産山水魚園の巻
「いけす」の上に建てられている!
なんとも魚天国。
「我が輩は猫である。食事に困ったことはない」というような満足顔で眠る猫たちを入口に確認。水魚園さんに来訪を告げる。実にストレートな店名だが、訪れれば、合点がいく。「いけす」にはヤマメやニジマスが泳ぎ、水面上に浮かび上がるように食事棟が建つ、まさに「水魚の園」。訪れたのは、雪がちらつくような真冬だったが、窓から眺める魚たちの健康状態よろしく、その活発さに、写真を撮るのも一苦労した次第。
そう、ここは敷地一杯に張り巡らされた「いけす」で育てた川魚を、多彩な料理で食べられる店。「いけす」の数が多いから、釣り堀にも見えるが、すべては健康でピチピチの川魚を育てるため。こだわりの川魚専門料理店なのだ。水は、山吹水源の流れを汲む名水。天然のミネラルウォーターで育った川魚を、これでもかというほど提供する店なのだ。

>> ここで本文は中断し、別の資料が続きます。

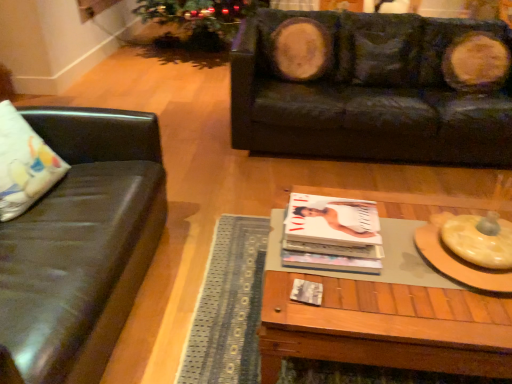 Question: Are matte black couch at left, the second studio couch positioned from the right, and black leather couch at upper right, which ranks as the 2th studio couch in front-to-back order, located far from each other?

Choices:
 (A) yes
 (B) no

Answer: (A)

Question: Is matte black couch at left, which is the 2th studio couch in back-to-front order, thinner than black leather couch at upper right, which ranks as the 2th studio couch in front-to-back order?

Choices:
 (A) no
 (B) yes

Answer: (B)

Question: Considering the relative sizes of matte black couch at left, the 1th studio couch in the front-to-back sequence, and black leather couch at upper right, arranged as the first studio couch when viewed from the right, in the image provided, is matte black couch at left, the 1th studio couch in the front-to-back sequence, shorter than black leather couch at upper right, arranged as the first studio couch when viewed from the right,?

Choices:
 (A) no
 (B) yes

Answer: (B)

Question: Is matte black couch at left, which is the 2th studio couch in back-to-front order, further to camera compared to black leather couch at upper right, which appears as the first studio couch when viewed from the back?

Choices:
 (A) yes
 (B) no

Answer: (B)

Question: Is matte black couch at left, the second studio couch positioned from the right, at the left side of black leather couch at upper right, arranged as the first studio couch when viewed from the right?

Choices:
 (A) yes
 (B) no

Answer: (A)

Question: Is matte black couch at left, the 1th studio couch in the front-to-back sequence, outside black leather couch at upper right, arranged as the first studio couch when viewed from the right?

Choices:
 (A) yes
 (B) no

Answer: (A)

Question: Could woodenwoodencoffee table at center be considered to be inside white fabric pillow at left?

Choices:
 (A) yes
 (B) no

Answer: (B)

Question: Can you confirm if white fabric pillow at left is shorter than woodenwoodencoffee table at center?

Choices:
 (A) no
 (B) yes

Answer: (A)

Question: Is white fabric pillow at left turned away from woodenwoodencoffee table at center?

Choices:
 (A) yes
 (B) no

Answer: (B)

Question: Can you confirm if white fabric pillow at left is positioned to the left of woodenwoodencoffee table at center?

Choices:
 (A) yes
 (B) no

Answer: (A)

Question: Does white fabric pillow at left appear on the right side of woodenwoodencoffee table at center?

Choices:
 (A) no
 (B) yes

Answer: (A)

Question: Considering the relative sizes of white fabric pillow at left and woodenwoodencoffee table at center in the image provided, is white fabric pillow at left smaller than woodenwoodencoffee table at center?

Choices:
 (A) no
 (B) yes

Answer: (B)

Question: Does black leather couch at upper right, placed as the second studio couch when sorted from left to right, lie in front of woodenwoodencoffee table at center?

Choices:
 (A) yes
 (B) no

Answer: (B)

「産山は阿蘇の中でも田舎風情の強い地域ですが、中でもここは秘境。10軒が集まった小さな集落です」というご主人が持ってきた定食に驚いた。これぞ「川魚づくし」。しかも、すべての身が大ぶり。名物のヤマメの唐揚げは、2〜3匹付け。頭から尻尾まで食べられ、これを味わうがために福岡から来る人もいるというのも頷ける。おそるべし、産山の田舎。過剰すぎるサービス定食である。
ニジマスの刺身の歯ごたえは、「わざわざ山奥まで来た甲斐があった」と実感する。塩焼きは最低でも100g以上とビッグサイズ。今までスーパーで見てきた川魚が、「あれは小魚だったのだ」と感じるほど。塩加減も最適で、キビ入りの白米がすすむ、すすむ。魚料理3種の他に、アラの味噌汁、ご飯、惣菜、漬け物が付いて1,500円!「うちはファミリーレストランのようには出せません」と謙虚にご主人は言うが、味・量・鮮度でファミレスに圧勝である。山吹水源の観光と合わせて、必ず立ち寄ってみたいお店。「いけす」に泳ぐ魚を見ながらの食事は、子どもたちも大喜び間違いなし。
記者余談 :
店にいる猫たち、料理の残り物や、魚の頭をもらって育ったのか、皆丸々と肥えていました。「たまにエサをやり忘れると、魚をすくい取って食べてしまう」とのこと。猫好きの私としては、そんなシーンを見てみたいと思ってしまうのでした。